> [Assignment]:
An exact copy of the records is needed; please leave the images out.

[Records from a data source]
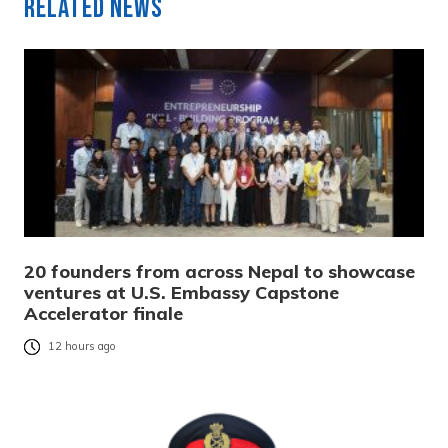
Related News
20 founders from across Nepal to showcase
ventures at U.S. Embassy Capstone
Accelerator finale
12 hours ago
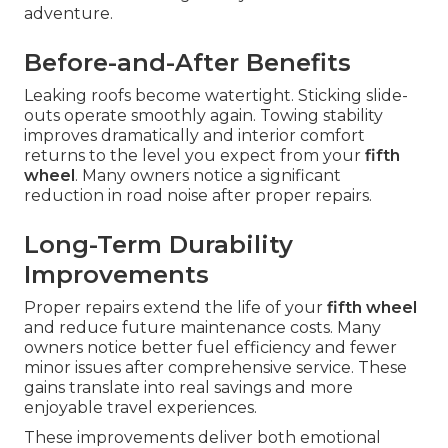
adventure.
Before-and-After Benefits
Leaking roofs become watertight. Sticking slide-
outs operate smoothly again. Towing stability
improves dramatically and interior comfort
returns to the level you expect from your
fifth
wheel
. Many owners notice a significant
reduction in road noise after proper repairs.
Long-Term Durability
Improvements
Proper repairs extend the life of your
fifth wheel
and reduce future maintenance costs. Many
owners notice better fuel efficiency and fewer
minor issues after comprehensive service. These
gains translate into real savings and more
enjoyable travel experiences.
These improvements deliver both emotional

> [Finished exercise]:
Related News
20 founders from across Nepal to showcase
ventures at U.S. Embassy Capstone
Accelerator finale
12 hours ago
adventure.
Before-and-After Benefits
Leaking roofs become watertight. Sticking slide-
outs operate smoothly again. Towing stability
improves dramatically and interior comfort
returns to the level you expect from your
fifth
wheel
. Many owners notice a significant
reduction in road noise after proper repairs.
Long-Term Durability
Improvements
Proper repairs extend the life of your
fifth wheel
and reduce future maintenance costs. Many
owners notice better fuel efficiency and fewer
minor issues after comprehensive service. These
gains translate into real savings and more
enjoyable travel experiences.
These improvements deliver both emotional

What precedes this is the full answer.